The Case for DVD in Backups

Copyright 2008 by Stephen Vermeulen
Last updated: 2008 Oct 12


This is part of a series of articles on backing up computers. The top page is Design for an Archiving Backup System.

The device and type of media that will be used to perform backups is important to consider. At the current time, and probably for the next few years DVD-R media and DVD writer drives (single and dual-layer) will be the most cost effective per byte, for an analysis of this see Backup Media Costs. In a few years time, say in 2008 or 2009, BlueRay or another HD-DVD type system might become less expensive per byte than DVD. Name brand DVD-R media can often be purchased locally in 100 packs for about $0.35 per disk, and no-name blank media can be found for about $0.15 per disk. These prices make the cost per gigabyte $0.03 to $0.08/GB. Compare this to the cost of using a 300GB IDE drive (current price is about $110) of $0.36/GB and the cost of blank tape media of $0.20/GB (for the 200GB LTO tape) or $0.53/GB for the DAT-72 format. The drive mechanism for DVD is also very inexpensive, especially when compared with tape drives, which can easily exceed $1000. The DVD mechanism is comparable in cost to an external USB enclosure that one might put a large IDE drive into, so that you have removable storage. If you use DVD-RW media you can potentially have several sets of media and rotate among them (erasing the old contents first), so that you reuse the media - however this raises the cost to somewhere between $0.11/GB and $0.22/GB (no name versus name brand) so about three times as expensive as the DVD-R approach, but less expensive than tape.
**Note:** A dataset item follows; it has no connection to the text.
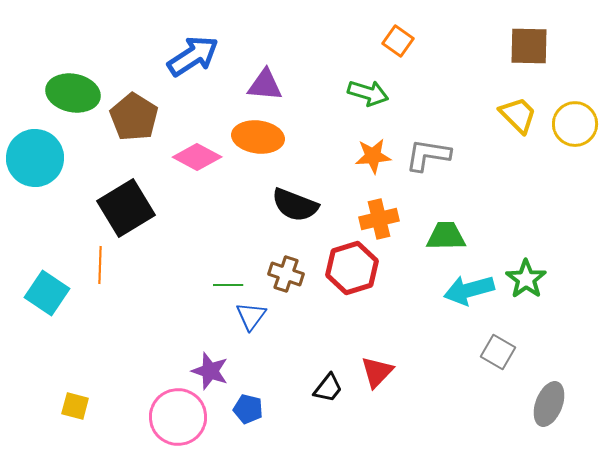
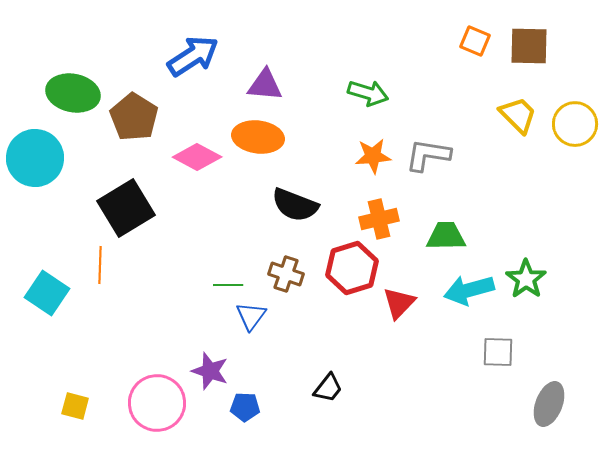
orange square: moved 77 px right; rotated 12 degrees counterclockwise
gray square: rotated 28 degrees counterclockwise
red triangle: moved 22 px right, 69 px up
blue pentagon: moved 3 px left, 2 px up; rotated 12 degrees counterclockwise
pink circle: moved 21 px left, 14 px up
Other things to consider about DVDs are:
  1. they are random access devices (unlike tape) so potentially restoring a specific file or directory or version of a file could be much faster than with tape.
  2. their transfer speeds are very high, a $50 DVD drive has transfer rates that exceed a typical $1000 tape drive and will run off a standard IDE controller. The read speeds of DVDs are even higher than their write speeds allowing for faster verify passes. An 8x DVD-R (about $50) writes at about 10MB/sec while an AIT-2 (about $1000) writes at 6MB/sec and LTO (about $2000) does 16MB/sec.
  3. an IDE hard drive will out perform a DVD drive, but at increased cost and greater risk (since if it fails you loose more data at once)
  4. since DVD drives are so inexpensive one might be able to install two in the same machine or burn across a LAN for extra speed.
  5. DVD drives are easy to replace and the media and data format is standardized, so you are not locked into one particular device technology or vendor and when a drive fails you'll be able to buy another one locally and at a very reasonable price - in fact if you have more than one PC chances are you already have more than one drive so the loss of one drive will not be a great inconvenience.
  6. DVD media is pretty tough, and if it does get damaged physically there is still a chance you can salvage some of the data
  7. since DVDs are so common and there is so much (increasing) demand for their blank media the prices of the drives and media can be expected to continue to fall significantly. This is also true of IDE disk drives, but the prices for both tape drives and their media are falling slower.
Given the advantages that DVD drives have I think it makes sense to consider the design of backup software that can make the best use of these devices.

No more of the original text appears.